▶ [The problem]
Give back, word for word, only the lines from the opening of the records through the one with "et député de la 13". Pictures stay out.

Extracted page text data
----------------------------------------

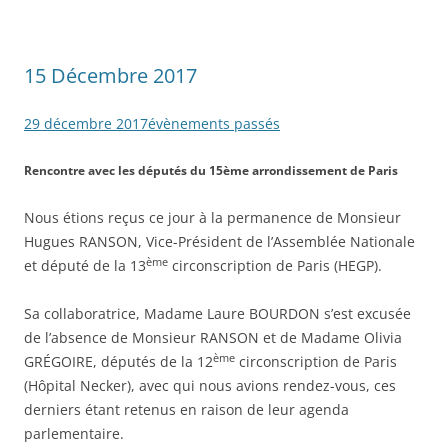
15 Décembre 2017
29 décembre 2017
évènements passés
Rencontre avec les députés du 15ème arrondissement de Paris
Nous étions reçus ce jour à la permanence de Monsieur
Hugues RANSON, Vice-Président de l’Assemblée Nationale
ème
et député de la 13
circonscription de Paris (HEGP).
Sa collaboratrice, Madame Laure BOURDON s’est excusée
de l’absence de Monsieur RANSON et de Madame Olivia
ème
GRÉGOIRE, députés de la 12
circonscription de Paris
(Hôpital Necker), avec qui nous avions rendez-vous, ces
derniers étant retenus en raison de leur agenda
parlementaire.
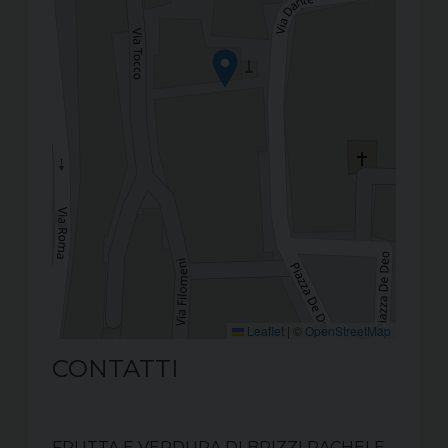
Leaflet
|
©
OpenStreetMap
CONTATTI
FRUTTA E VERDURA DI BRIZZI RACHELE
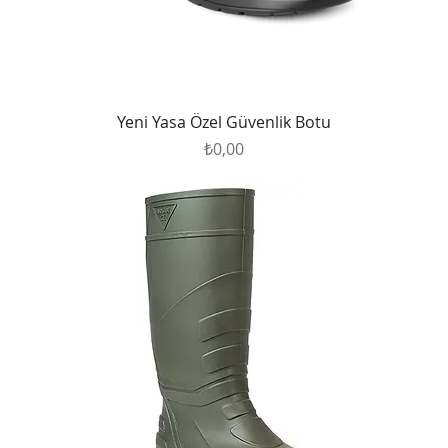
Yeni Yasa Özel Güvenlik Botu
Fiyat
₺0,00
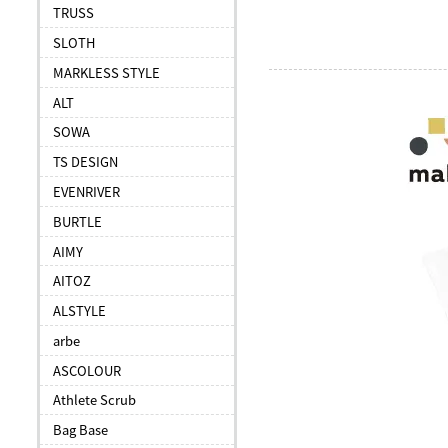
TRUSS
SLOTH
MARKLESS STYLE
ALT
SOWA
TS DESIGN
EVENRIVER
BURTLE
AIMY
AITOZ
ALSTYLE
arbe
ASCOLOUR
Athlete Scrub
Bag Base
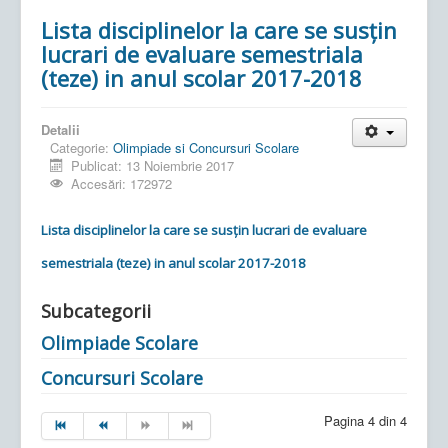
Lista disciplinelor la care se susţin
lucrari de evaluare semestriala
(teze) in anul scolar 2017-2018
Detalii
Categorie:
Olimpiade si Concursuri Scolare
Publicat: 13 Noiembrie 2017
Accesări: 172972
Lista disciplinelor la care se susţin lucrari de evaluare
semestriala (teze) in anul scolar 2017-2018
Subcategorii
Olimpiade Scolare
Concursuri Scolare
Pagina 4 din 4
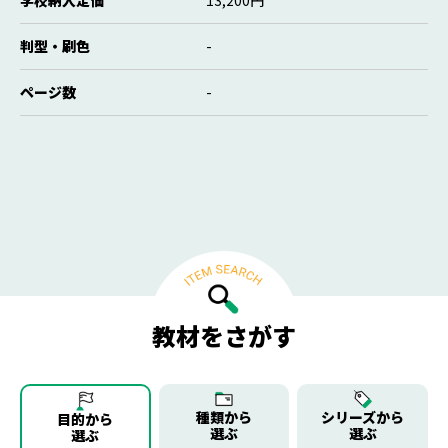
判型・刷色
-
ページ数
-
教材をさがす
種類から
シリーズから
目的から
選ぶ
選ぶ
選ぶ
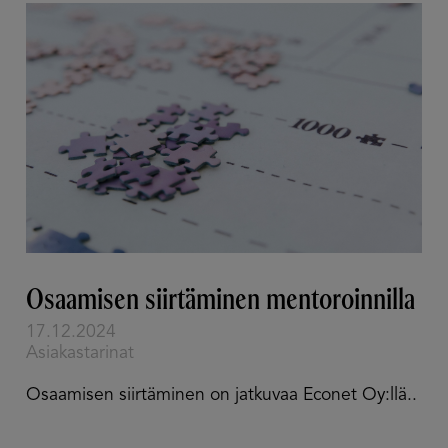
Osaamisen ­siirtäminen ­mentoroinnilla
17.12.2024
Asiakastarinat
Osaamisen siirtäminen on jatkuvaa Econet Oy:llä..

----------------------------------------

▶ [Result for this exercise]
15 Décembre 2017
29 décembre 2017
évènements passés
Rencontre avec les députés du 15ème arrondissement de Paris
Nous étions reçus ce jour à la permanence de Monsieur
Hugues RANSON, Vice-Président de l’Assemblée Nationale
ème
et député de la 13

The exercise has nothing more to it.